Problem description:
Among the records that follow, how many lines contain the word "zuverlässig"? Give the number and no other words.

(Collected data)
------------
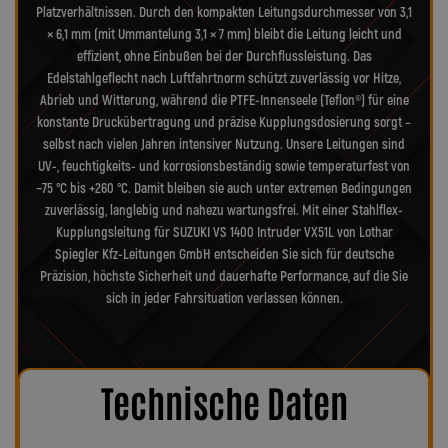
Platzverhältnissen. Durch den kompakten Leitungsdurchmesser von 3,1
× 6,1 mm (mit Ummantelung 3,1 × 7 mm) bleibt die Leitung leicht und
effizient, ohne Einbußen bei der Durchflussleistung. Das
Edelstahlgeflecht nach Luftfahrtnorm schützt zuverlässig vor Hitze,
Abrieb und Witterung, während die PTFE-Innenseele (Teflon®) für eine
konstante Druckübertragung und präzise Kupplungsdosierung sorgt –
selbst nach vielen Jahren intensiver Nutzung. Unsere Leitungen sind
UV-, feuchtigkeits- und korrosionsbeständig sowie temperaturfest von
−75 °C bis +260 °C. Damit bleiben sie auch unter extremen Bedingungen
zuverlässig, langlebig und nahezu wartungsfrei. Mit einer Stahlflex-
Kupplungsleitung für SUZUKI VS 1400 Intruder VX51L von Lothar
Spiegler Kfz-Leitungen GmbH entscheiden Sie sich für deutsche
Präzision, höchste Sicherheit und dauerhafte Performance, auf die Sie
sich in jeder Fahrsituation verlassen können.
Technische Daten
------------
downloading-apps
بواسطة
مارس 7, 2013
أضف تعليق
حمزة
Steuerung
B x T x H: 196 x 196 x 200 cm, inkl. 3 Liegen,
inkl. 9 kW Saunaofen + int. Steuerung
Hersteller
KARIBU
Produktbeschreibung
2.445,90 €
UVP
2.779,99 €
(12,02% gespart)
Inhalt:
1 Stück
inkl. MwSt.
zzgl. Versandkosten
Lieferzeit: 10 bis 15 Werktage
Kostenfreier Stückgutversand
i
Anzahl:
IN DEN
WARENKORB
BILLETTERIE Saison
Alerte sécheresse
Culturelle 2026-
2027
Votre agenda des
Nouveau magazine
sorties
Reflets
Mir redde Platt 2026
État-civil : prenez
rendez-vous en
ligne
------------
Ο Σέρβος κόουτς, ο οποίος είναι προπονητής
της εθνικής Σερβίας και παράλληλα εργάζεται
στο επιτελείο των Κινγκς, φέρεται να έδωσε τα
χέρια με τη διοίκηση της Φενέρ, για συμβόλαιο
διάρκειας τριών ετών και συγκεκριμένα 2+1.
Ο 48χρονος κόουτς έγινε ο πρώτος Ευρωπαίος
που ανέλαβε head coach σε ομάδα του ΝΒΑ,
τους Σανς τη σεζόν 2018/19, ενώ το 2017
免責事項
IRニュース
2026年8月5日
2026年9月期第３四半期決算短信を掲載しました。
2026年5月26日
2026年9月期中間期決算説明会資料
------------
Exercise response:
2